Stored data ->
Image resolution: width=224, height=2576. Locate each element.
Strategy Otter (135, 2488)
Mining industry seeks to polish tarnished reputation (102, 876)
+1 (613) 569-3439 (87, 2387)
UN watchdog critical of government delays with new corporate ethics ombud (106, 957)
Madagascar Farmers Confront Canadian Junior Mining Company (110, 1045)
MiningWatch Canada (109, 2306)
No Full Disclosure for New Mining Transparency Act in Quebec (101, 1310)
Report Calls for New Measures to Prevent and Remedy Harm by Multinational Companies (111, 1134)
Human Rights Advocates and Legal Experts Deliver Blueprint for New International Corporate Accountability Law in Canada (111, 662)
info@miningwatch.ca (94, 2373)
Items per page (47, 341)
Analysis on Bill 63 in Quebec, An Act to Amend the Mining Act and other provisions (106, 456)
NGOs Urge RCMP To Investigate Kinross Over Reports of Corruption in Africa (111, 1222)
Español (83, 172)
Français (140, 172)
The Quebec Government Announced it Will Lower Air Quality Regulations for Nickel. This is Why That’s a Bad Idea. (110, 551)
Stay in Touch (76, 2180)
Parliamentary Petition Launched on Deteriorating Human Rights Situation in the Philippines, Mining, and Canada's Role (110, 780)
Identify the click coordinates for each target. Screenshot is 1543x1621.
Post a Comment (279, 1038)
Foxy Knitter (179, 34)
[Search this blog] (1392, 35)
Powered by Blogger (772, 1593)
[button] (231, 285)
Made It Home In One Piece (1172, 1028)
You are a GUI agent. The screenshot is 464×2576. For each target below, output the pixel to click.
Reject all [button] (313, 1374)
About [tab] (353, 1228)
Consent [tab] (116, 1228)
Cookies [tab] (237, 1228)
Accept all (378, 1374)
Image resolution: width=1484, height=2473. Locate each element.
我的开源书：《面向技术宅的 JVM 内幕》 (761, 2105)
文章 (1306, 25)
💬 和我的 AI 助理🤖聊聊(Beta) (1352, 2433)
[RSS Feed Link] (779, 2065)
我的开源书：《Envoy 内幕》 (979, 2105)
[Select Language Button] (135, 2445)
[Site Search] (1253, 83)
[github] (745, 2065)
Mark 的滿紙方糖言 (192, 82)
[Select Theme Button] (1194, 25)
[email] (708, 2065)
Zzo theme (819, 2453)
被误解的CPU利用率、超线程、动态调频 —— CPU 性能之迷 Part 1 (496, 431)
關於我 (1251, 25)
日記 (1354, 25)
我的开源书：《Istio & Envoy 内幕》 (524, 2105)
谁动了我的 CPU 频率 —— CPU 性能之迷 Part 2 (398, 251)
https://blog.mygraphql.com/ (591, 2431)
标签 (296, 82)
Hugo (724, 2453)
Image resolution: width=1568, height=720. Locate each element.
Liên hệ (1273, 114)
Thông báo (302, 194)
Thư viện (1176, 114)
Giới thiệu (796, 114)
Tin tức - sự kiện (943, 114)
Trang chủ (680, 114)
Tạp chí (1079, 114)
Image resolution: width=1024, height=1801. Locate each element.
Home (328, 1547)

Your assignment -> Which lines run from the one holding "UN watchdog critical" through the one holding "Report Calls for" in the records above? Repeat them exactly, both included, and nothing more.

Answer to this task ->
UN watchdog critical of government delays with new corporate ethics ombud (106, 957)
Madagascar Farmers Confront Canadian Junior Mining Company (110, 1045)
MiningWatch Canada (109, 2306)
No Full Disclosure for New Mining Transparency Act in Quebec (101, 1310)
Report Calls for New Measures to Prevent and Remedy Harm by Multinational Companies (111, 1134)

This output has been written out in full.